Buying it ASAP: Angel Carter’s book Nights at the Circus is going on my to-read bookshelf because who doesn’t want to read about “a woman who is – or so she would have people believe – a Cockney virgin, hatched from an egg laid by unknown parents and ready to develop fully fledged wings” (Wikipedia). I could make a lame joke about a “chick” here but I’m keeping it to myself. You’re welcome.

Watch it Now: Freaks. You can’t talk about circuses unless you’ve seen this 1932 (that’s right, pre-code) film of Tod Browning’s about, you guessed it, sideshow “freaks.” Browning was once in a circus and uses actual “freaks” as the cast so an eerie reality casts a long shadow over the “fiction.” Watch it with Geek Love; they pair nicely. Maybe not with a dinner of chicken though.

Under No Circumstances Should You Watch this Film: La Strada.

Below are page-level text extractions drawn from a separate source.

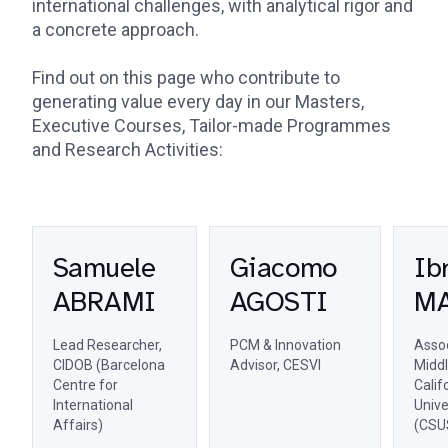
international challenges, with analytical rigor and
a concrete approach.
Find out on this page who contribute to
generating value every day in our Masters,
Executive Courses, Tailor-made Programmes
and Research Activities:
Samuele
Giacomo
Ib
ABRAMI
AGOSTI
M
Lead Researcher,
PCM & Innovation
Assoc
CIDOB (Barcelona
Advisor, CESVI
Middl
Centre for
Calif
International
Unive
Affairs)
(CSU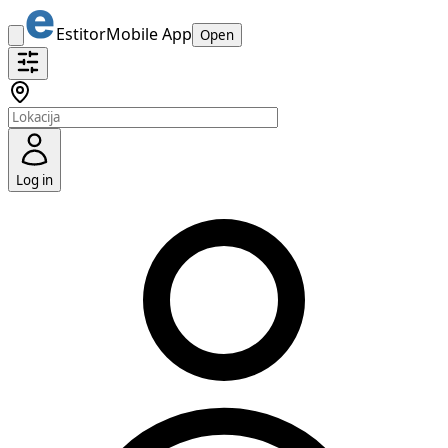
Estitor
Mobile App
Open
Log in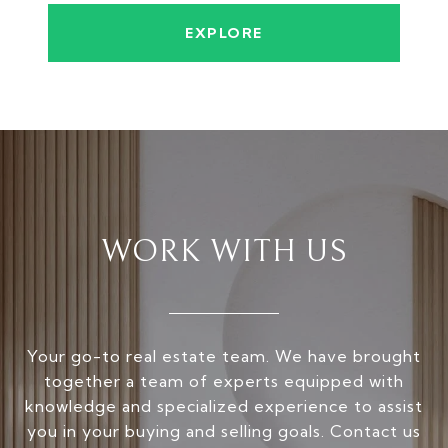
EXPLORE
WORK WITH US
Your go-to real estate team. We have brought
together a team of experts equipped with
knowledge and specialized experience to assist
you in your buying and selling goals. Contact us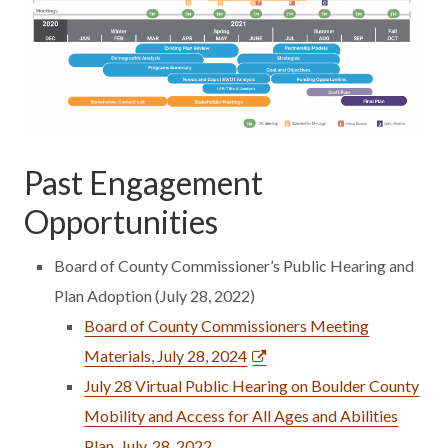
Past Engagement
Opportunities
Board of County Commissioner’s Public Hearing and
Plan Adoption (July 28, 2022)
Board of County Commissioners Meeting
Materials, July 28, 2024
July 28 Virtual Public Hearing on Boulder County
Mobility and Access for All Ages and Abilities
Plan, July, 28, 2022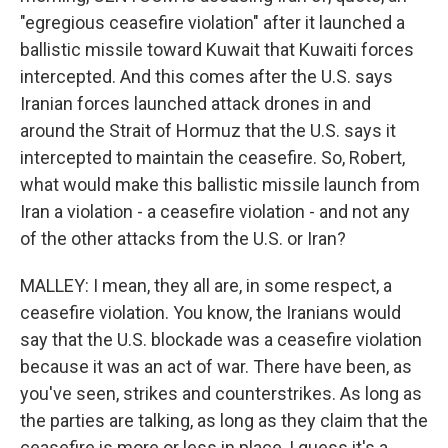
"egregious ceasefire violation" after it launched a
ballistic missile toward Kuwait that Kuwaiti forces
intercepted. And this comes after the U.S. says
Iranian forces launched attack drones in and
around the Strait of Hormuz that the U.S. says it
intercepted to maintain the ceasefire. So, Robert,
what would make this ballistic missile launch from
Iran a violation - a ceasefire violation - and not any
of the other attacks from the U.S. or Iran?
MALLEY: I mean, they all are, in some respect, a
ceasefire violation. You know, the Iranians would
say that the U.S. blockade was a ceasefire violation
because it was an act of war. There have been, as
you've seen, strikes and counterstrikes. As long as
the parties are talking, as long as they claim that the
ceasefire is more or less in place, I guess it's a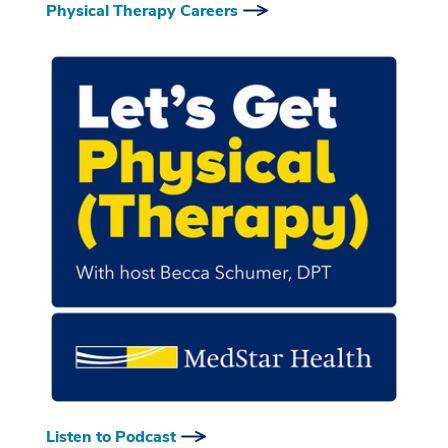
Physical Therapy Careers
Listen to Podcast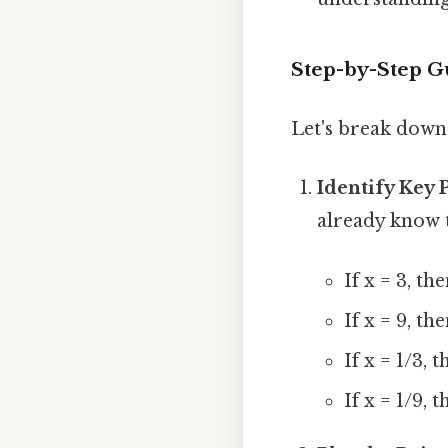
Step-by-Step G
Let's break down 
Identify Key 
already know th
If x = 3, th
If x = 9, th
If x = 1/3, 
If x = 1/9,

Root for the Clown: PBS aired a 6 part mini-series simply called Circus about the Big Apple Circus and its cast of characters. From several “first of May” performers to “troupers” you definitely find yourself caring for these people. It’s not riveting minute-to-minute but it is incredibly heartfelt. And, you can watch all six episodes online.

What the Hipsters Call “Retro”: Circus art has always been bright, fun, and a little sassy. While the originals are notoriously hard to find in good condition (yes, I watch a touch too many episodes of American Pickers) Taschen has helpfully consolidated a lot of super fun circus art into a typically heavy coffee table book, The Circus Book 1870-1950. Seriously, don’t put this on anything made by Ikea.